Recht hast du natuerlich. Vllt. ensteht dieses Gefuehl der "Sicherheit" auch nur deswegen, weil man viel mehr vertraute Gesichter in der Innenstadt sieht auch wenn ein Groszteil dieser garnicht dort wohnt… 🙂
Der Artikel spricht mir aus der Seele.
Von wegen weiter Weg, ich komme aus Berlin, da fahre ich mit dem Fahrrad 10Minuten bis zum nächsten U-Bahnhof, von dem aus ich eine halbe Stunde zum Alex fahre. Hier fahre ich 10min mit dem Fahrrad und bin im Zentrum, fertig aus.
Ich möchte nicht bewerten, was für Leute in Schönwalde rumrennen, aber nachts sehe ich gewöhnlich – niemanden ;).
Wer sich über Kindergeschrei aufregt, sollte auch nicht nach Schönwalde kommen.
Daß jemand Hartz IV bezieht, macht ihn nicht zu einem schlechteren oder unfreundlichen Menschen. Sehe ich also auch nicht als negative Seite.

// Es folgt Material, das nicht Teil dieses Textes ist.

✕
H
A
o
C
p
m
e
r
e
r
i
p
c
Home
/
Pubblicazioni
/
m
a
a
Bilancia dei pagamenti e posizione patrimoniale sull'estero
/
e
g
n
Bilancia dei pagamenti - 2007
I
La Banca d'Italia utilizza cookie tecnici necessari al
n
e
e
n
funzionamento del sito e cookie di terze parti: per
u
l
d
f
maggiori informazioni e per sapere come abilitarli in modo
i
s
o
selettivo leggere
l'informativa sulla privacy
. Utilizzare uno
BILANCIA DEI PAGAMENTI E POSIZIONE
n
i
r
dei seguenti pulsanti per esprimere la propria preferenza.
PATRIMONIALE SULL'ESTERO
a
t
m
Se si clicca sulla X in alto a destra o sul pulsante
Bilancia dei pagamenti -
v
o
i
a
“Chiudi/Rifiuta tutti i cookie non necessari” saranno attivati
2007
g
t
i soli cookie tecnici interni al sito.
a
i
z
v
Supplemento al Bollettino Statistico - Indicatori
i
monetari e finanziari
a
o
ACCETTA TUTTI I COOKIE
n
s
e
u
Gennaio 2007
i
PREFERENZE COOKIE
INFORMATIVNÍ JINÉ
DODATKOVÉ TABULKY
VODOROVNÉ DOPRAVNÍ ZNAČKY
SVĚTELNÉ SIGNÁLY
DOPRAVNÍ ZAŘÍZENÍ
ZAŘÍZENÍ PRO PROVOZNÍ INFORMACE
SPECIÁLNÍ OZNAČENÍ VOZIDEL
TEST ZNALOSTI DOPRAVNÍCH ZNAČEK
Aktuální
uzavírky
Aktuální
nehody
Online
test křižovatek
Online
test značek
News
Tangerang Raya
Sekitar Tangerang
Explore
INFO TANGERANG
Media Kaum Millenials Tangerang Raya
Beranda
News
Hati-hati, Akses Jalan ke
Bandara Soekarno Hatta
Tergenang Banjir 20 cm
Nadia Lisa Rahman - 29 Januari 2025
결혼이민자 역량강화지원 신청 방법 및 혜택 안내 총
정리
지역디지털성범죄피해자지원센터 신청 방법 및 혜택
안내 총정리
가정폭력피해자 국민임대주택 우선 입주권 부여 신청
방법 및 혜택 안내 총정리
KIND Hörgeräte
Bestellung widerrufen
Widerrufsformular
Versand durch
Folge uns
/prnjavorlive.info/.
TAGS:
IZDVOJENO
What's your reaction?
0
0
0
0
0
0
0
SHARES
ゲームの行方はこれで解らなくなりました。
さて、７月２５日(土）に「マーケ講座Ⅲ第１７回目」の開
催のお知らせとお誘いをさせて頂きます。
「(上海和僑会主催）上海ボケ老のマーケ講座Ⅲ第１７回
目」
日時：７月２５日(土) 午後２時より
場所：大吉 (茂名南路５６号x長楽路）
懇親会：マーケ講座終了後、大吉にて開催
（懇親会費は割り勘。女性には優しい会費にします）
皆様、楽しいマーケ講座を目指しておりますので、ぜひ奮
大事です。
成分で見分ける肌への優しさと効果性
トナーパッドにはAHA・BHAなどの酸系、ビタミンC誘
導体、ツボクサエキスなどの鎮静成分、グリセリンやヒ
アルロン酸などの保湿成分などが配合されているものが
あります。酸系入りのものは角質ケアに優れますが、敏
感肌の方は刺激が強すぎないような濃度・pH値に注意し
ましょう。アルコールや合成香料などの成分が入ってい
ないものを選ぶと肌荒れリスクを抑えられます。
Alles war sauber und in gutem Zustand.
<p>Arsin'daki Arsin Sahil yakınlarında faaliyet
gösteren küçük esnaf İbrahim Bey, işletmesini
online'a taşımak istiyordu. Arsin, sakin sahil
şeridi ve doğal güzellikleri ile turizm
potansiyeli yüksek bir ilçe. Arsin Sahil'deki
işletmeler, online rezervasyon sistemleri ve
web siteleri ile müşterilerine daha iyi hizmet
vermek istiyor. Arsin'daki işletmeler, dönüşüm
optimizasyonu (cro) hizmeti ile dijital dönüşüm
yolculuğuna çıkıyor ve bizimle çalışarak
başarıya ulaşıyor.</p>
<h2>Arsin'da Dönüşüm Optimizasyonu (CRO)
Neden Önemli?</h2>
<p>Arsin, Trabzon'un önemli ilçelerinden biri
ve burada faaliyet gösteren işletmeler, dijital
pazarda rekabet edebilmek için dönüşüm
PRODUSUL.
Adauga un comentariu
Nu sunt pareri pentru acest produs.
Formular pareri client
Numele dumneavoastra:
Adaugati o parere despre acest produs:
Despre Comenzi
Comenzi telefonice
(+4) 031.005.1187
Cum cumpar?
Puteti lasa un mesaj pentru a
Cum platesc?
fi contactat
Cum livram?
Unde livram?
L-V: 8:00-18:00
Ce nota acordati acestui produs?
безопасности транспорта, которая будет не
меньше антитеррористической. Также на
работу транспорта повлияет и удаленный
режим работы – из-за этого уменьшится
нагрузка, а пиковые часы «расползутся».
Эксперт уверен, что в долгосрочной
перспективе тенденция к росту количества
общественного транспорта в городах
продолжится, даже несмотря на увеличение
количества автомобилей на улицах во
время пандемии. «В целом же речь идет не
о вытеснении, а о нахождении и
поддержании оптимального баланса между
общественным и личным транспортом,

Klar, man kriegt Post von Udo Pastörs, das ist nicht schön und ein Indiz dafür, daß in Schönwalde tatsächlich eine faschistische Anhängerschaft zu finden ist(irgendwer muss den Mist ja verteilen).
So ist das halt mit Vorurteilen über "Ghettos". In Marzahn nicht anders als in Schönwalde.
Ja, es ist schon komisch, dass in einer kleinen Stadt wie Greifswalde die Wege so weit sein sollen. Ich geh die Strecke auch schon mal zu Fuß, wenn ich blau und zu geizig für ein Taxi bin.
Ich möchte dir aber in Bezug auf die faschistischen Anhänger widersprechen, denn verteilt können die Flyer auch von Studenten oder Auswärtigen verteilt werden. Das Problem ist eher, dass hier ein größeres Wählerpotential aufgrund der unbefriedigenden sozialen Lage zu finden ist. Das mit einer festgelegten Meinung nichts zu tun. Die Linke schlägt da in die gleiche Kerbe. In der einen Wahl werden sie dann die NPD wählen und in der Nächsten dann die Linke oder wie es die Meisten es generell machen: gar nicht zur Wahl gehen.
Egal, wer da wohnt oder nicht, ich will da trotdem nicht wohnen. Klar, ich besuch auch mal wen dort aber ich brauch die Nähe zur Innenstadt. Von Schönwalde kann mich nicht mal der Elisenpark überzeugen oder die relative Nähe zum Strand.
Wer ein wahres Ghetto sehen will, der soll mal erstmal ein paar Wochen im Berliner Stadtteil Wedding verbringen – das entspricht eher dem als Schönwalde.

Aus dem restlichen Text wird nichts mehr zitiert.